Things were not supposed to be this way. After all, “never have the opportunities for education, learning, political action, and cultural activity been greater,” writes Bauerlein, a former director of Research and Analysis at the National Endowment for the Arts. But somehow, he contends, the much-ballyhooed advances of this brave new world have not only failed to materialize — they’ve actually made us dumber.
The problem is that instead of using the Web to learn about the wide world, young people mostly use it to gossip about each other and follow pop culture, relentlessly keeping up with the ever-shifting lingua franca of being cool in school. The two most popular websites by far among students are Facebook and MySpace. “Social life is a powerful temptation,” Bauerlein explains, “and most teenagers feel the pain of missing out.”
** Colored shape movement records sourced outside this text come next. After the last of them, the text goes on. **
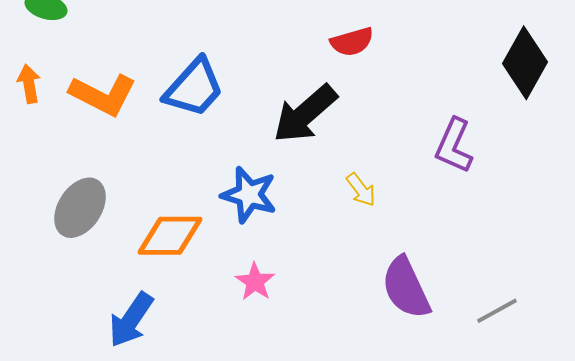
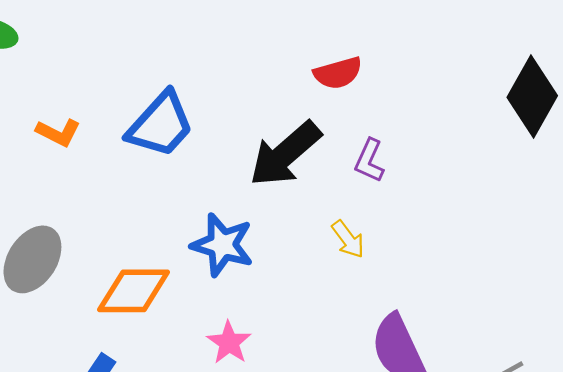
orange L-shape: (103, 95) -> (58, 133), size x0.6
purple L-shape: (454, 146) -> (369, 161), moved, size x0.7

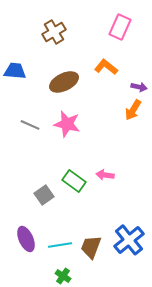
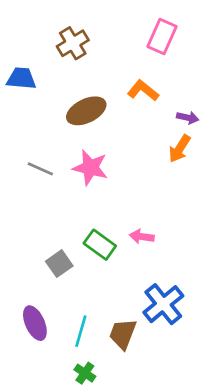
blue trapezoid: (15, 71) -> (21, 78), moved
blue cross: (129, 240) -> (163, 304), moved
cyan line: (60, 245) -> (81, 331), turned -65

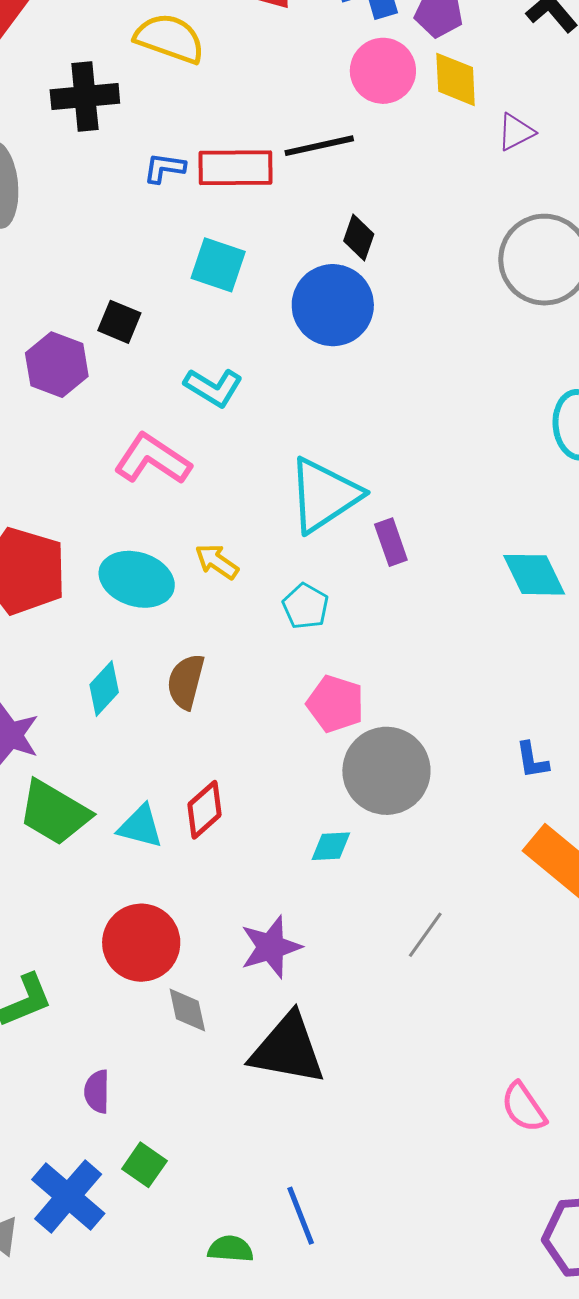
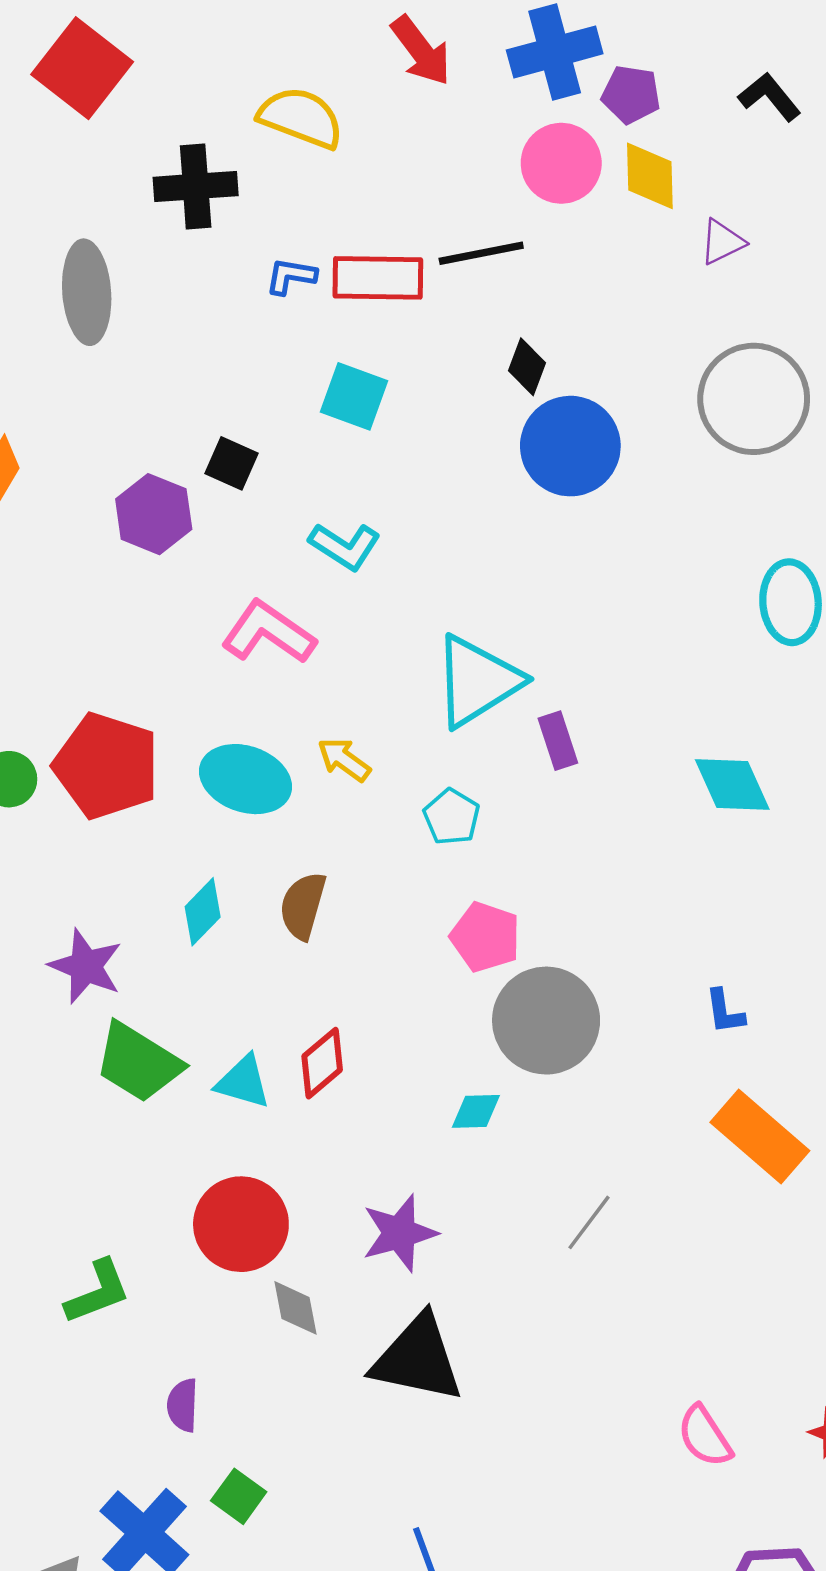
blue circle: (333, 305) -> (570, 446), moved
This ceaseless pipeline of peer-to-peer activity is worrisome, he argues, not only because it crowds out the more serious stuff but also because it strengthens what he calls the “pull of immaturity.” Instead of connecting them with parents, teachers and other adult figures, “the web . . . encourages more horizontal modeling, more raillery and mimicry of people the same age.” When Bauerlein tells an audience of college students, “You are six times more likely to know who the latest American Idol is than you are to know who the speaker of the U.S. House is,” a voice in the crowd tells him: ” ‘American Idol’ IS more important.”
Bauerlein also frets about the nature of the Internet itself, where people “seek out what they already hope to find, and they want it fast and free, with a minimum of effort.” In entering a world where nobody ever has to stick with anything that bores or challenges them, “going online habituates them to juvenile mental habits.”
Mark Bauerlein
And all this feeds on itself. Increasingly disconnected from the “adult” world of tradition, culture, history, context and the ability to sit down for more than five minutes with a book, today’s digital generation is becoming insulated in its own stultifying cocoon of bad spelling, civic illiteracy and endless postings that hopelessly confuse triviality with transcendence. Two-thirds of U.S. undergraduates now score above average on the Narcissistic Personality Inventory, up 30% since 1982, he reports.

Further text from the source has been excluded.